A simple trip home to bring my car in for a few small repairs turned into something unexpected.
I walked home from the garage, weaving my way through the village. This village is the quaint St.Isidore de Prescott, population 751 (according to the 2006 census). If you’re driving from Ottawa to Montreal along the 417 and you feel the need to grab a coffee about 1/2 way there, you’ll probably end up stopping at the St.Isidore/Maxville exit.
Did I mention my hometown is quaint? I mean, tiny. Very tiny. So tiny that I was blown away by the fact that it now has a new chipstand AND a new restaurant with a patio. Unbelievable! However, it’s not so tiny that the primary schoolyard is about the size of two average Ottawa city blocks… and this is for under 300 students. Ah, the benefits of the country.
However, I digress. While on my journey home, I decided to walk past the church and cemetery. I was raised as good french catholic girl, though I’m not so much of the good practicing kind of catholic these days. I noticed the cemetery had brand new shiny iron fences, with gorgeous stone pillars every 10 feet or so. Fancy. For the “fun” of it, I decided to visit the main “Quesnel” gravestone in the place. I won’t go into any detail about my beliefs, because that’s not what this post is about. What I will say though is that I feel places hold memory…energy… and can incite reactions when you least expect them to. It’s part of the reason why I love directing plays in really old theatres. I’m fascinated by the history, the many people incarnated there, the houses full of laughter and tears.
Cemeteries are full of history… and this particular trip reminded me of the uniqueness of my family history.
Huguette and Alcide were my grandparents. Both died of cancer.

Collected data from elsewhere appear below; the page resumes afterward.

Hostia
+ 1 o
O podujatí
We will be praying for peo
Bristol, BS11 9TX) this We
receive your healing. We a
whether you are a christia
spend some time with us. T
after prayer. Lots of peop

Micheline was my aunt, but she was more like a cousin to me. She also died of cancer. I could probably write an entire post about her. Someone remind me of this someday soon. 😉
But the really amazing part of this image comes from the first five names. Helene, Jean-Guy, Claude, François and Françoise, ranging in ages from 5 years to less than 12 months, all died in a tragic house fire in 1956. I’ve heard the story told many times in many different ways, but the short version is that my Grandmother put the kids to bed and took Gerry (who was 3 at the time… he didn’t want to nap) out to the barn to do some chores. Gerry couldn’t speak much yet, but was able to tell my Grandmother “fumé” when he saw the smoke pour out of the house. I was also told that Helene, the oldest at 5, was found less than a few meters from the front door, holding the baby twins. She tried to save them, but didn’t make it.
I know it may seem strange that I would bother recounting this horrifically sad in a blog about beauty and joy, but to me it is a beautiful story. Yes, it’s tragic, but there are some amazing elements to it. I may not have known her very well, but Huguette Quesnel is one of my heroes. She was pregnant with my Dad at the time of the fire. So many people thought that she would lose the baby, or that my Dad would be born with some kind of freakish defect because of the insane amount of shock my Grandmother went through. Of course, neither one of those things happened. The other crazy beautiful thing she did was continue to have children… and lots of them. She vowed to “replace” all her lost kids. She did that, and then some. In fact, my Dad was named Jean-Guy, after the 4 year old that died in the fire. Also followed were the second Hélène, Claude, François, Françoise… and Michel, Sylvain, Suzanne, Micheline and god help me if I’m missing an aunt or an uncle somewhere in there.
I don’t remember her hugging or kissing me. I don’t remember her telling me she loved me. But I do remember her as an extremely hard worker. As someone who always seemed calm and collected. As someone who would sneak me cookies when my mom said I couldn’t have any. I remember feeling gutted when she died… not so much because of how I felt about her, but because I could tell she was the rock behind my large and amazing family and that life would never really be the same.
So… yeah… my trip home. Sad, but beautiful.